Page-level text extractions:
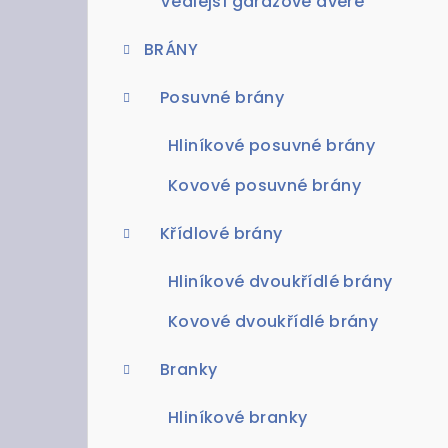
Vedlejší garážové dveře
BRÁNY
Posuvné brány
Hliníkové posuvné brány
Kovové posuvné brány
Křídlové brány
Hliníkové dvoukřídlé brány
Kovové dvoukřídlé brány
Branky
Hliníkové branky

Action item: Report each line in the data that holds the word "Kovové".

Answer for this exercise:
Kovové posuvné brány
Kovové dvoukřídlé brány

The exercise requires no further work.